Dataset entries

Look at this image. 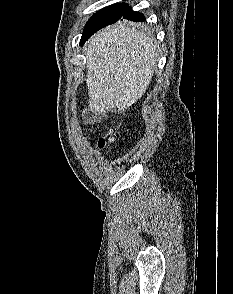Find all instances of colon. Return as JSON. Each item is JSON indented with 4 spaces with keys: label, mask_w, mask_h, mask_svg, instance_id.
Returning a JSON list of instances; mask_svg holds the SVG:
<instances>
[{
    "label": "colon",
    "mask_w": 233,
    "mask_h": 294,
    "mask_svg": "<svg viewBox=\"0 0 233 294\" xmlns=\"http://www.w3.org/2000/svg\"><path fill=\"white\" fill-rule=\"evenodd\" d=\"M111 140V134H109V136L108 137H101V138H99V140H98V142H97V146H98V148L100 149V150H103L106 146H107V144H108V142Z\"/></svg>",
    "instance_id": "1"
}]
</instances>
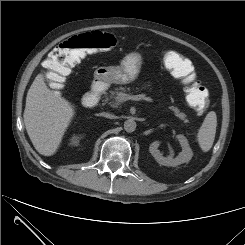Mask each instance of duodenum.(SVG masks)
Returning a JSON list of instances; mask_svg holds the SVG:
<instances>
[{
  "label": "duodenum",
  "instance_id": "1",
  "mask_svg": "<svg viewBox=\"0 0 245 245\" xmlns=\"http://www.w3.org/2000/svg\"><path fill=\"white\" fill-rule=\"evenodd\" d=\"M104 90V86L101 81H95L92 84L90 91H88L82 98V104L85 107H93L99 101Z\"/></svg>",
  "mask_w": 245,
  "mask_h": 245
}]
</instances>
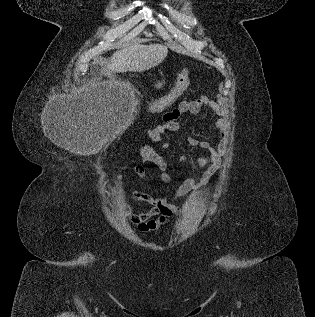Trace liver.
Masks as SVG:
<instances>
[{
	"instance_id": "6515ba94",
	"label": "liver",
	"mask_w": 315,
	"mask_h": 317,
	"mask_svg": "<svg viewBox=\"0 0 315 317\" xmlns=\"http://www.w3.org/2000/svg\"><path fill=\"white\" fill-rule=\"evenodd\" d=\"M168 48L161 44H133L116 51L107 64V74L143 72L158 66L167 56ZM120 104L127 102L128 93L123 92ZM113 108H110L112 110Z\"/></svg>"
}]
</instances>
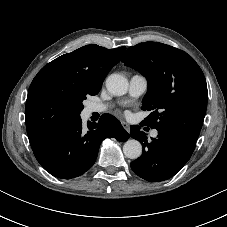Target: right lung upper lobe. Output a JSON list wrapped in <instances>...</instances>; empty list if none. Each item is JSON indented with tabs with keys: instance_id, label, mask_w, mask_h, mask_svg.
<instances>
[{
	"instance_id": "right-lung-upper-lobe-1",
	"label": "right lung upper lobe",
	"mask_w": 227,
	"mask_h": 227,
	"mask_svg": "<svg viewBox=\"0 0 227 227\" xmlns=\"http://www.w3.org/2000/svg\"><path fill=\"white\" fill-rule=\"evenodd\" d=\"M126 47L86 45L45 65L33 79L25 106L32 150L50 135L80 117L81 98L96 95Z\"/></svg>"
}]
</instances>
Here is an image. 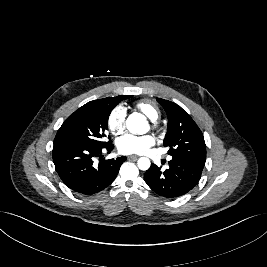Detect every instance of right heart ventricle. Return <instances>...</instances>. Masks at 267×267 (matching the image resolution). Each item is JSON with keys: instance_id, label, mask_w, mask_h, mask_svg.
<instances>
[{"instance_id": "1", "label": "right heart ventricle", "mask_w": 267, "mask_h": 267, "mask_svg": "<svg viewBox=\"0 0 267 267\" xmlns=\"http://www.w3.org/2000/svg\"><path fill=\"white\" fill-rule=\"evenodd\" d=\"M135 107L153 122L160 116L159 108L150 100L138 101Z\"/></svg>"}]
</instances>
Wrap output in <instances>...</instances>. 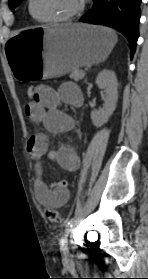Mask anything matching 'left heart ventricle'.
Returning <instances> with one entry per match:
<instances>
[{
  "label": "left heart ventricle",
  "mask_w": 148,
  "mask_h": 279,
  "mask_svg": "<svg viewBox=\"0 0 148 279\" xmlns=\"http://www.w3.org/2000/svg\"><path fill=\"white\" fill-rule=\"evenodd\" d=\"M76 5L77 0H33V10L41 18L63 16Z\"/></svg>",
  "instance_id": "1"
}]
</instances>
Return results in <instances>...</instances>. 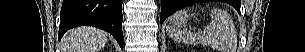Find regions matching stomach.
Segmentation results:
<instances>
[{
	"label": "stomach",
	"instance_id": "obj_1",
	"mask_svg": "<svg viewBox=\"0 0 305 52\" xmlns=\"http://www.w3.org/2000/svg\"><path fill=\"white\" fill-rule=\"evenodd\" d=\"M190 17V13L186 10H181L176 12L173 16L170 17V23L174 26H180L185 24Z\"/></svg>",
	"mask_w": 305,
	"mask_h": 52
}]
</instances>
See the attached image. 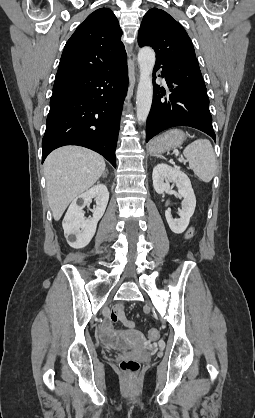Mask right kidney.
Listing matches in <instances>:
<instances>
[{
    "label": "right kidney",
    "mask_w": 255,
    "mask_h": 418,
    "mask_svg": "<svg viewBox=\"0 0 255 418\" xmlns=\"http://www.w3.org/2000/svg\"><path fill=\"white\" fill-rule=\"evenodd\" d=\"M93 198L96 201L93 217L85 220L83 208ZM108 200L107 187L104 184H98L72 201L62 223L65 238L71 247L79 249L89 244L96 232L97 223L105 212Z\"/></svg>",
    "instance_id": "1"
}]
</instances>
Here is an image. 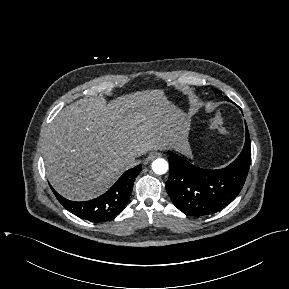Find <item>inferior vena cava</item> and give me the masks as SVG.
Returning <instances> with one entry per match:
<instances>
[{
    "instance_id": "obj_1",
    "label": "inferior vena cava",
    "mask_w": 289,
    "mask_h": 289,
    "mask_svg": "<svg viewBox=\"0 0 289 289\" xmlns=\"http://www.w3.org/2000/svg\"><path fill=\"white\" fill-rule=\"evenodd\" d=\"M137 157V155H129L125 158V161L129 167L136 166L139 163V161L136 160Z\"/></svg>"
}]
</instances>
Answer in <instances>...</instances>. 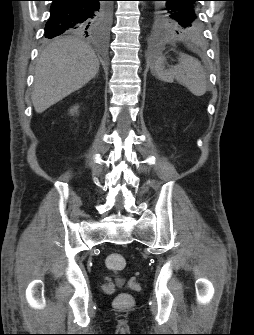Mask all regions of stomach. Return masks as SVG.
Masks as SVG:
<instances>
[{
  "label": "stomach",
  "instance_id": "0dacf381",
  "mask_svg": "<svg viewBox=\"0 0 254 335\" xmlns=\"http://www.w3.org/2000/svg\"><path fill=\"white\" fill-rule=\"evenodd\" d=\"M162 59H163V61H165V57L164 56H162Z\"/></svg>",
  "mask_w": 254,
  "mask_h": 335
}]
</instances>
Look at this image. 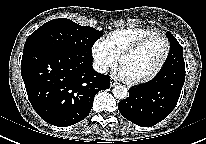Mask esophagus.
Segmentation results:
<instances>
[{
    "label": "esophagus",
    "mask_w": 206,
    "mask_h": 144,
    "mask_svg": "<svg viewBox=\"0 0 206 144\" xmlns=\"http://www.w3.org/2000/svg\"><path fill=\"white\" fill-rule=\"evenodd\" d=\"M118 84V82L115 80V79H111V81H110V86L111 87H114V86H116Z\"/></svg>",
    "instance_id": "obj_1"
}]
</instances>
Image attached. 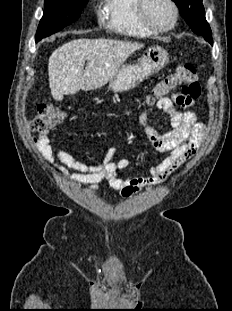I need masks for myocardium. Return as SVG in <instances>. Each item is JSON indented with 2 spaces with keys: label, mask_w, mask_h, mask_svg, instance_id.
Wrapping results in <instances>:
<instances>
[{
  "label": "myocardium",
  "mask_w": 232,
  "mask_h": 311,
  "mask_svg": "<svg viewBox=\"0 0 232 311\" xmlns=\"http://www.w3.org/2000/svg\"><path fill=\"white\" fill-rule=\"evenodd\" d=\"M147 2H148V0H137V3H136V14H137V17H138L140 23L144 27H146L147 29H149L150 31H152L154 33H160V32H168L176 26L177 21H178V17H179V9H178V6L174 0H167V2L171 5V7L173 9V20H172L171 24L169 26H166V27L156 26L149 21V19L147 18V15H146Z\"/></svg>",
  "instance_id": "1"
}]
</instances>
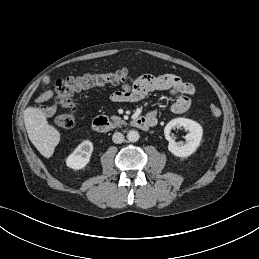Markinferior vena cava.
<instances>
[{
    "mask_svg": "<svg viewBox=\"0 0 259 259\" xmlns=\"http://www.w3.org/2000/svg\"><path fill=\"white\" fill-rule=\"evenodd\" d=\"M112 140L116 144H120L124 141V135L120 132H115L112 136Z\"/></svg>",
    "mask_w": 259,
    "mask_h": 259,
    "instance_id": "obj_1",
    "label": "inferior vena cava"
}]
</instances>
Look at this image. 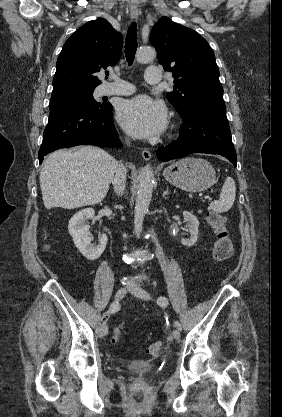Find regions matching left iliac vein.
<instances>
[{
  "mask_svg": "<svg viewBox=\"0 0 282 417\" xmlns=\"http://www.w3.org/2000/svg\"><path fill=\"white\" fill-rule=\"evenodd\" d=\"M130 292L141 299L144 300H150V294L145 291L144 289H142L141 287L137 286V285H133L130 289ZM172 335L174 337V339L178 340L180 338V331L178 329L173 330Z\"/></svg>",
  "mask_w": 282,
  "mask_h": 417,
  "instance_id": "1",
  "label": "left iliac vein"
}]
</instances>
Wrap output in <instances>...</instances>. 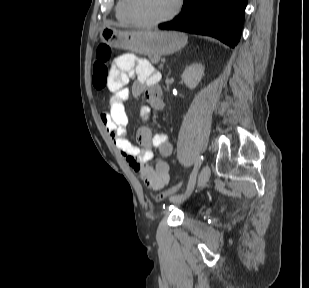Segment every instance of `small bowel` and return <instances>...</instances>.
<instances>
[{"mask_svg":"<svg viewBox=\"0 0 309 288\" xmlns=\"http://www.w3.org/2000/svg\"><path fill=\"white\" fill-rule=\"evenodd\" d=\"M158 74L146 59L134 54H123L115 59L111 70L108 89L107 110L101 114L116 148L121 152L130 168L138 173L145 185L153 191L162 189L169 181L170 166L166 161L172 155L173 145L168 135L143 126L136 131L138 146L127 137L128 117L125 103L131 98L143 95L146 105L140 106V114L147 119L151 111L164 109L162 91L157 84ZM135 78L131 88L129 81ZM157 150V157L154 151Z\"/></svg>","mask_w":309,"mask_h":288,"instance_id":"obj_1","label":"small bowel"}]
</instances>
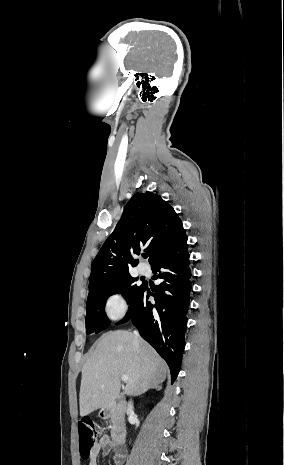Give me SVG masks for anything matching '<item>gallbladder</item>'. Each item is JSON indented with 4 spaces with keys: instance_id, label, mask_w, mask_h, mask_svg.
<instances>
[{
    "instance_id": "bac80fb5",
    "label": "gallbladder",
    "mask_w": 284,
    "mask_h": 465,
    "mask_svg": "<svg viewBox=\"0 0 284 465\" xmlns=\"http://www.w3.org/2000/svg\"><path fill=\"white\" fill-rule=\"evenodd\" d=\"M117 401H121V399H117Z\"/></svg>"
}]
</instances>
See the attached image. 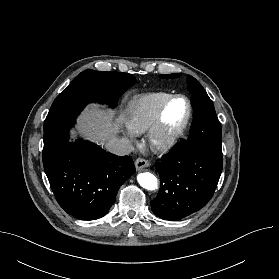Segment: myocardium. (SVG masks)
<instances>
[{
	"instance_id": "obj_1",
	"label": "myocardium",
	"mask_w": 279,
	"mask_h": 279,
	"mask_svg": "<svg viewBox=\"0 0 279 279\" xmlns=\"http://www.w3.org/2000/svg\"><path fill=\"white\" fill-rule=\"evenodd\" d=\"M183 99L187 105V114L183 123L172 132L164 130V114L169 104L176 100ZM192 117V104L189 98L183 94L171 95L160 107L156 120L148 133V144L155 153H165L171 150L182 138L187 130Z\"/></svg>"
}]
</instances>
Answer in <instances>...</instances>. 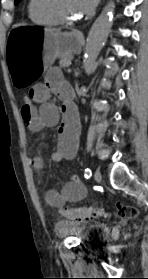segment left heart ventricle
I'll list each match as a JSON object with an SVG mask.
<instances>
[{
	"mask_svg": "<svg viewBox=\"0 0 148 279\" xmlns=\"http://www.w3.org/2000/svg\"><path fill=\"white\" fill-rule=\"evenodd\" d=\"M58 4L65 15L70 17H78L80 15L76 0H58Z\"/></svg>",
	"mask_w": 148,
	"mask_h": 279,
	"instance_id": "b2bd125f",
	"label": "left heart ventricle"
}]
</instances>
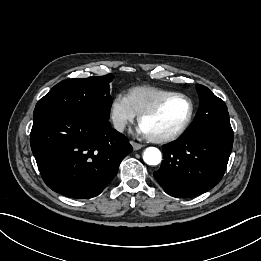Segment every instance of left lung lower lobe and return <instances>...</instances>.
Masks as SVG:
<instances>
[{
	"label": "left lung lower lobe",
	"mask_w": 261,
	"mask_h": 261,
	"mask_svg": "<svg viewBox=\"0 0 261 261\" xmlns=\"http://www.w3.org/2000/svg\"><path fill=\"white\" fill-rule=\"evenodd\" d=\"M232 146V128L182 135L162 147L164 160L154 177L173 197L202 194L222 179Z\"/></svg>",
	"instance_id": "obj_1"
}]
</instances>
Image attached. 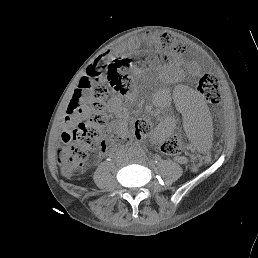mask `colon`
Returning <instances> with one entry per match:
<instances>
[{
	"instance_id": "1",
	"label": "colon",
	"mask_w": 258,
	"mask_h": 258,
	"mask_svg": "<svg viewBox=\"0 0 258 258\" xmlns=\"http://www.w3.org/2000/svg\"><path fill=\"white\" fill-rule=\"evenodd\" d=\"M155 43L162 48L173 47L170 36L163 34L156 38ZM127 64L120 60L99 58L88 68L86 76L80 80L79 87L69 105L70 113L79 108L86 114L81 126L67 134L58 150V162L64 176L76 174L84 165L88 153L96 149L113 148L120 145L123 133H102L105 123L103 108L108 95V83L116 91L128 94L132 88L131 78L127 73ZM198 91L211 103L220 100L219 81L216 76L205 74L198 82ZM134 133L146 138L151 133V125L144 119L135 122ZM160 150L169 156H177L183 152V142L177 136L165 138Z\"/></svg>"
}]
</instances>
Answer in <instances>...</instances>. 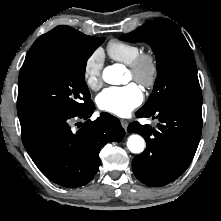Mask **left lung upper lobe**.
I'll use <instances>...</instances> for the list:
<instances>
[{"label":"left lung upper lobe","mask_w":221,"mask_h":221,"mask_svg":"<svg viewBox=\"0 0 221 221\" xmlns=\"http://www.w3.org/2000/svg\"><path fill=\"white\" fill-rule=\"evenodd\" d=\"M120 39L146 42L156 55L158 75L144 108L161 101L202 106L194 56L174 22L165 18L155 19Z\"/></svg>","instance_id":"1"}]
</instances>
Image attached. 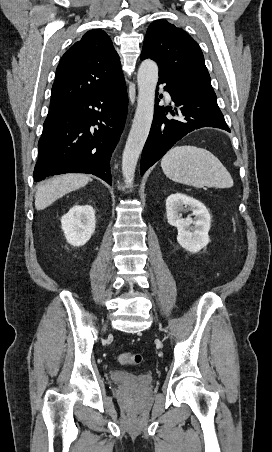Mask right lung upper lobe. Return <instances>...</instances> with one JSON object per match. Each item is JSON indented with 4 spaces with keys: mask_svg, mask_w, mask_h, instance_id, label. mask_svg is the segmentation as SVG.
Here are the masks:
<instances>
[{
    "mask_svg": "<svg viewBox=\"0 0 272 452\" xmlns=\"http://www.w3.org/2000/svg\"><path fill=\"white\" fill-rule=\"evenodd\" d=\"M120 59L108 35L88 31L62 57L52 87L50 111L79 102L123 80Z\"/></svg>",
    "mask_w": 272,
    "mask_h": 452,
    "instance_id": "cb5924a9",
    "label": "right lung upper lobe"
}]
</instances>
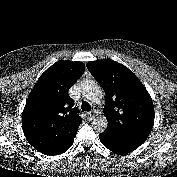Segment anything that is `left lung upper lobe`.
<instances>
[{
  "label": "left lung upper lobe",
  "instance_id": "5c2ea615",
  "mask_svg": "<svg viewBox=\"0 0 177 177\" xmlns=\"http://www.w3.org/2000/svg\"><path fill=\"white\" fill-rule=\"evenodd\" d=\"M89 71L106 93L109 129L102 136L119 146L140 144L154 122V107L147 91L129 69L117 62L93 63Z\"/></svg>",
  "mask_w": 177,
  "mask_h": 177
}]
</instances>
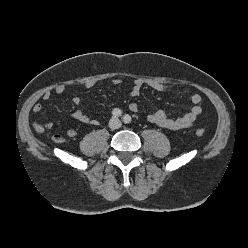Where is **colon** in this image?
Segmentation results:
<instances>
[{
    "mask_svg": "<svg viewBox=\"0 0 248 248\" xmlns=\"http://www.w3.org/2000/svg\"><path fill=\"white\" fill-rule=\"evenodd\" d=\"M195 134L198 137H202L205 134V131L202 128H198V129L195 130Z\"/></svg>",
    "mask_w": 248,
    "mask_h": 248,
    "instance_id": "obj_1",
    "label": "colon"
}]
</instances>
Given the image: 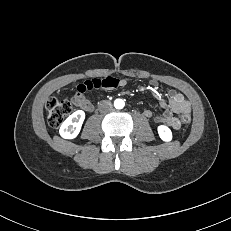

## WORK INSTRUCTIONS
Make an exact copy of only those lines that run from the line with "Segment anything that" through the end of the records, excluding pictures.

## WRITTEN ANSWER
Segment anything that is `left lung upper lobe`.
<instances>
[{
  "label": "left lung upper lobe",
  "instance_id": "5c2ea615",
  "mask_svg": "<svg viewBox=\"0 0 177 177\" xmlns=\"http://www.w3.org/2000/svg\"><path fill=\"white\" fill-rule=\"evenodd\" d=\"M89 71L106 93L109 129L102 136L119 146L140 144L154 122V107L147 91L129 69L117 62L93 63Z\"/></svg>",
  "mask_w": 177,
  "mask_h": 177
}]
</instances>
Where is **colon** in this image?
Segmentation results:
<instances>
[{
    "mask_svg": "<svg viewBox=\"0 0 248 248\" xmlns=\"http://www.w3.org/2000/svg\"><path fill=\"white\" fill-rule=\"evenodd\" d=\"M195 134L198 137H202L205 134V131L202 128H198V129L195 130Z\"/></svg>",
    "mask_w": 248,
    "mask_h": 248,
    "instance_id": "obj_1",
    "label": "colon"
}]
</instances>
Given the image: 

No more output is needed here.